Никола, которая до сих пор молчала, повернулась к Кейт:
— Прежде чем ты задашь свой следующий вопрос, позволь мне спросить тебя кое о чем. Собственно, именно за это и уцепились полицейские, я знаю. Но ведь Эмануэль говорил об этом множеству людей, так что, возможно, они все же выяснят, что это так. Так или иначе, мы знаем других психиатров, которые поступают таким же образом, потому что, чувствуют себя словно запертыми в клетке.
— Ники, дорогая, со всеми твоими местоимениями я ровным счетом ничего не поняла!
— Естественно, потому что я еще не задала свой вопрос. Как ты думаешь, если пациент отказался от визита, что станет делать Эмануэль?
— Пойдет куда-нибудь. Не важно, куда именно, просто уйдет из дому.

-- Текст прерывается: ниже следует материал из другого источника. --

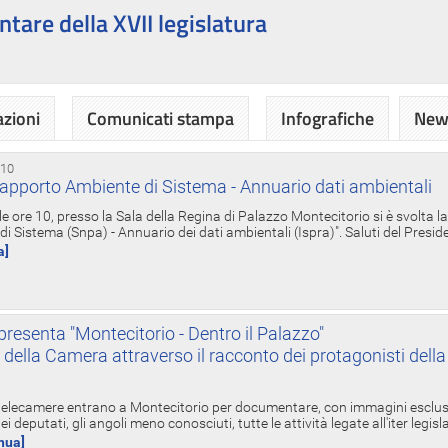
ntare della XVII legislatura
azioni
Comunicati stampa
Infografiche
News
 10
apporto Ambiente di Sistema - Annuario dati ambientali
e ore 10, presso la Sala della Regina di Palazzo Montecitorio si è svolta l
 Sistema (Snpa) - Annuario dei dati ambientali (Ispra)". Saluti del Presid
a]
resenta "Montecitorio - Dentro il Palazzo"
nte della Camera attraverso il racconto dei protagonisti del
 telecamere entrano a Montecitorio per documentare, con immagini esclusive
i deputati, gli angoli meno conosciuti, tutte le attività legate all'iter legisl
inua]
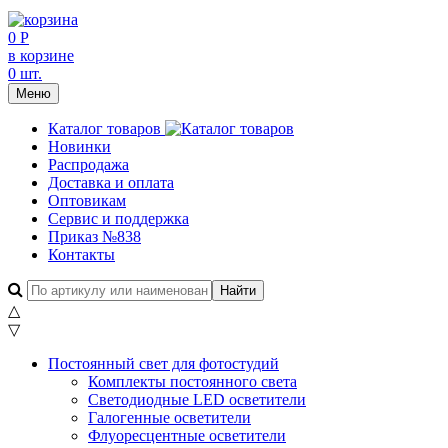
0 Р
в корзине
0 шт.
Меню
Каталог товаров
Новинки
Распродажа
Доставка и оплата
Оптовикам
Сервис и поддержка
Приказ №838
Контакты
△
▽
Постоянный свет для фотостудий
Комплекты постоянного света
Светодиодные LED осветители
Галогенные осветители
Флуоресцентные осветители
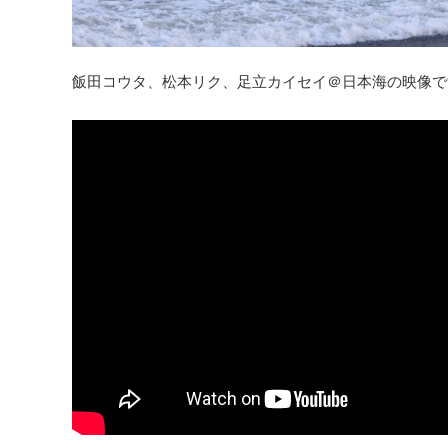
飯田コウタ、松本リク、足立カイセイ＠日本海の映像で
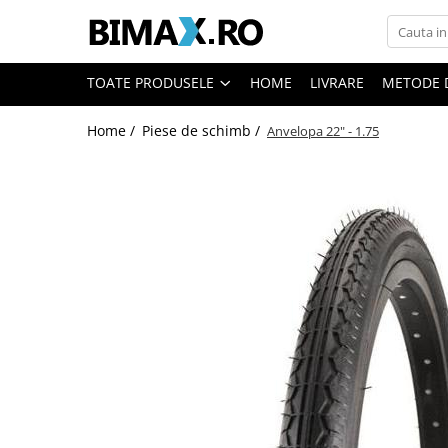
Toate Produsele
TOATE PRODUSELE
HOME
LIVRARE
METODE 
Triciclete Electrice
Home /
Piese de schimb /
Anvelopa 22" - 1.75
⬇ TIPURI
➔ Cu 1 Loc
➔ Cu 2 Locuri
➔ Acoperita
➔ Adulti - Fara permis
➔ Adulti - 2 Locuri
➔ Adulti - cu Cabina
➔ Cu 3 Roti
➔ Cu Cabina
➔ Cu Cabina fara Permis
➔ Cu Cabina Inchisa
➔ Cu Remorca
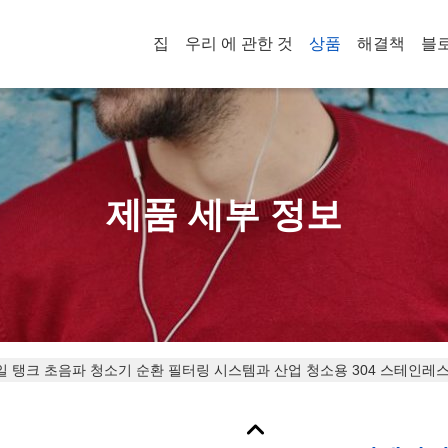
집
우리 에 관한 것
상품
해결책
블
제품 세부 정보
단일 탱크 초음파 청소기 순환 필터링 시스템과 산업 청소용 304 스테인레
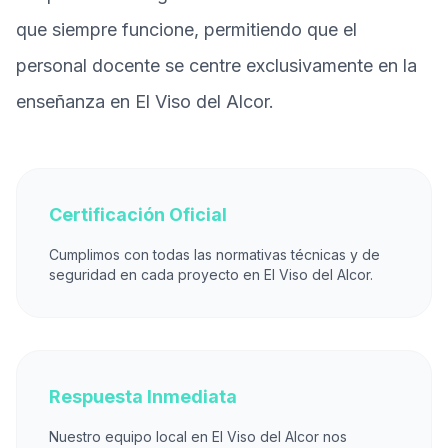
que siempre funcione, permitiendo que el
personal docente se centre exclusivamente en la
enseñanza en El Viso del Alcor.
Certificación Oficial
Cumplimos con todas las normativas técnicas y de
seguridad en cada proyecto en El Viso del Alcor.
Respuesta Inmediata
Nuestro equipo local en El Viso del Alcor nos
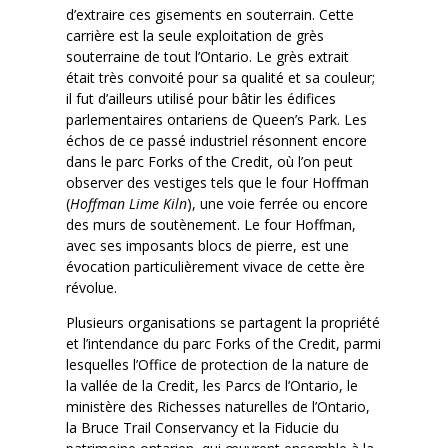
d’extraire ces gisements en souterrain. Cette
carrière est la seule exploitation de grès
souterraine de tout l’Ontario. Le grès extrait
était très convoité pour sa qualité et sa couleur;
il fut d’ailleurs utilisé pour bâtir les édifices
parlementaires ontariens de Queen’s Park. Les
échos de ce passé industriel résonnent encore
dans le parc Forks of the Credit, où l’on peut
observer des vestiges tels que le four Hoffman
(
Hoffman Lime Kiln
), une voie ferrée ou encore
des murs de soutènement. Le four Hoffman,
avec ses imposants blocs de pierre, est une
évocation particulièrement vivace de cette ère
révolue.
Plusieurs organisations se partagent la propriété
et l’intendance du parc Forks of the Credit, parmi
lesquelles l’Office de protection de la nature de
la vallée de la Credit, les Parcs de l’Ontario, le
ministère des Richesses naturelles de l’Ontario,
la Bruce Trail Conservancy et la Fiducie du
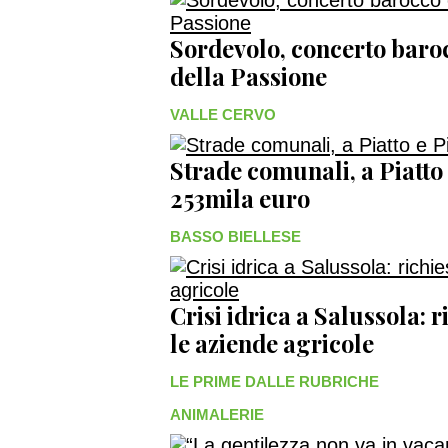
Sordevolo, concerto baroc
della Passione
VALLE CERVO
Strade comunali, a Piatto
253mila euro
BASSO BIELLESE
Crisi idrica a Salussola: r
le aziende agricole
LE PRIME DALLE RUBRICHE
ANIMALERIE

— Вот видишь, — сказала Никола, — все мы это понимаем. Я бы подумала, Что он отправится к Брентано порыться в книгах, а когда я спросила об этом маму, она ответила, что он может пойти по каким-то своим делам. Но главная проблема в том, что полиция не понимает психиатров, которым приходится весь день сидеть взаперти, слушая своих пациентов, и которые поэтому предпочитают расслабляться в движении. Полиция считает, что, если только Эмануэль не замыслил преступления, он должен был, как любой другой нормальный человек, просто остаться в кабинете и заняться, например, разборкой своих записей или корреспонденции. А если учесть, что отказались от визита сразу два пациента, то ему следовало пригласить какого-нибудь приятеля и пойти с ним на ленч, предварительно для расслабления выпив по коктейлю с виски. И что толку объяснять им, что Эмануэль никогда не ходит на ленч и тем более не стал бы искать приятеля для компании, потому что он никогда, за исключением вот этой счастливой случайности, — то есть теперь-то ясно, что это не случайность, а, наоборот, старательно спланированное действие, — никогда не бывает свободным во время ленча.